1 result for (book:tps4 AND heading:"delet session januari 3 1978" AND stemmed:should)
[... 10 paragraphs ...]
Beneath all of the other issues and reasons at any given time, and perhaps the answer to your earlier voiced question, is the act that, more important than you realize, that for some time in vital areas you have not approved of yourselves. You have not had your own approval. An animal approves of itself unthinkingly. It certainly does not judge itself against any other animal. It knows quite well that some are stronger and some weaker, but it approves of its own uniqueness—glories in it, without having any other picture in its mind of what it should be. It has its own approval.
[... 1 paragraph ...]
Ruburt believes he should be a TV personality, a healer, a writer, an excellent psychic versed in all of the most esoteric traditions, a magnetic personality. He believes he should be objectively intellectual, cool and calm, and spontaneous at the same time. He should be in glowing health—glowing—and shine amid the multitude. A rather impossible task, that would make any individual feel quite inferior by contrast.
[... 6 paragraphs ...]
You expect yourselves to be different people than you are—not appreciating at all the abilities and characteristics that you do possess, but forever weighing them against other abilities and characteristics that you have told yourselves you should possess.
[... 4 paragraphs ...]
Your achievements, singly and together, have not brought you the joy they should, because you think indeed that your achievements should lie elsewhere—or that, in the face of the selves you think you should be, your realized selves are almost shoddy versions. This disapproval erodes your attempts to change, Ruburt’s in particular.
[... 1 paragraph ...]
When you do, however, you see results. You pick up each other’s negative moods, however, so you ride emotional storms. Ruburt does not feel he can properly see his way out. Your feelings of spontaneity and discipline go back and forth. Ruburt should stop telling himself that he does not want to see people. He may not want to have visitors at times. On other occasions he enjoys spontaneous encounters. The eye problem has to do, physically, with his present stance—the lack of balance between the two sides of his body, causing pressure on one side of the jaw, and the ear canal, which further aggravates the fullness in the sinus, hence affecting the eyes.
[... 3 paragraphs ...]
(“How is all of this hooked up with the walking difficulty?” By the question, I meant how has Jane’s walking difficulties through the years resulted from her feeling that she should be all those things Seth recounted at the start of this session—a TV personality, a great psychic, writer, and so forth.

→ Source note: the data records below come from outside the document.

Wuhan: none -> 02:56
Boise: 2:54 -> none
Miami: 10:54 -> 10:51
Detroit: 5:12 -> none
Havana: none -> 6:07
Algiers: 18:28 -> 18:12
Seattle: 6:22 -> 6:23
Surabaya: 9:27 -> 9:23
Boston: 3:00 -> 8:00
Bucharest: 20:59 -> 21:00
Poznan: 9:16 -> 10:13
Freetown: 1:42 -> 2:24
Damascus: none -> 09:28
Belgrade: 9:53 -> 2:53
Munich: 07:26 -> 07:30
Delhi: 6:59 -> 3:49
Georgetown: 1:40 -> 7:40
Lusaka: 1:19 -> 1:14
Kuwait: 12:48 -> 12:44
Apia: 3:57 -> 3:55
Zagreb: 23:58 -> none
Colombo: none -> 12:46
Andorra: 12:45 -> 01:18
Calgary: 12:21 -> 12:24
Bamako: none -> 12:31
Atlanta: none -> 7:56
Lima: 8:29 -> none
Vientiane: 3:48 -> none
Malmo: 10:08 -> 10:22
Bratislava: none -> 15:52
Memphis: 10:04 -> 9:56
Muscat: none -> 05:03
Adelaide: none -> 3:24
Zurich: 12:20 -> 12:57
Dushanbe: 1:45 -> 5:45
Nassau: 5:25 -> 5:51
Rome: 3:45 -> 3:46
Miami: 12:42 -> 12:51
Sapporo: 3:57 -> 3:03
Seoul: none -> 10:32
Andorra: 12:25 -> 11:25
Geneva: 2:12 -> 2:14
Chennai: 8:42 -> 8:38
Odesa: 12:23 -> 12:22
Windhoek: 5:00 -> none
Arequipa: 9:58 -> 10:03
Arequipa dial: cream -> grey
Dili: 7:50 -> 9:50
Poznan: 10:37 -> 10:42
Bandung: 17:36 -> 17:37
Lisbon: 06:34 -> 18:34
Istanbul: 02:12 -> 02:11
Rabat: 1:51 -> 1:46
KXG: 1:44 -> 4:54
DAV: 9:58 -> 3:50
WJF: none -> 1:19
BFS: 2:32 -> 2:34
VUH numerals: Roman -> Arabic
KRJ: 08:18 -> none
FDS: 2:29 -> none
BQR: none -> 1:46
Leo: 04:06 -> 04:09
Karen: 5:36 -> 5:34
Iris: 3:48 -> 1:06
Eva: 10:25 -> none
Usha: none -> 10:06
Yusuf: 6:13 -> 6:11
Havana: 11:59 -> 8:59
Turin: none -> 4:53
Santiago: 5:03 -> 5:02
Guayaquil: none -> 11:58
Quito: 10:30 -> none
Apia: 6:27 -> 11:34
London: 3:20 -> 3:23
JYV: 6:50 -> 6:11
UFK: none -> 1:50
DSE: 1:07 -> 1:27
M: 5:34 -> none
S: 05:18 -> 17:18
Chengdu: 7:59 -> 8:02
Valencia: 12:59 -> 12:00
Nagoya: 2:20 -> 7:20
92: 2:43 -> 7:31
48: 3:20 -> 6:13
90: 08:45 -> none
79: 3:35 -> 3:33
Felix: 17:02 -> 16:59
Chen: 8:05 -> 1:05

I didn’t make the question clear enough, so Seth answered it in more immediate terms—which is also valuable information, of course, that we can act upon. However, the original question remains, and I explained it to Jane after the session; she suggested I ask it again next time.)
[... 1 paragraph ...]
That entire situation however “ideally” should have passed some time ago. Ruburt’s individual and your joint fears, however, prolong his tension, lengthening what should be a transitory period.
(10:28.) Give us a moment.... His feeling that his work pattern should be like yours makes him worry when he becomes very relaxed. The suggestions I gave you about suggestion fell short largely because at the same time you could not jointly find a position of calmness. It should be easy for you to see that when Ruburt was ready you were not, or vice versa.
[... 3 paragraphs ...]
It does not involve criticizing creative abilities of your own by comparing them to others that you think you should possess.
My last session was largely ignored by both of you, and yet in it there were important clues. Your own painting is growing despite your own ideas of what you think it should be. “Unknown” is a creative triumph despite your joint ideas of what that book should be.
[... 1 paragraph ...]
Despite your joint ideas of what that book should be (emphatically).
[... 2 paragraphs ...]
Your feelings of hopelessness are your enemy. They must be encountered, not shoved under the rug. Often one could help the other, but when the feelings are not voiced they go underground. Ruburt should give himself so much time a day—an hour and a half, say—for free creative thought, writing or whatever that turns into poetry, painting? All right.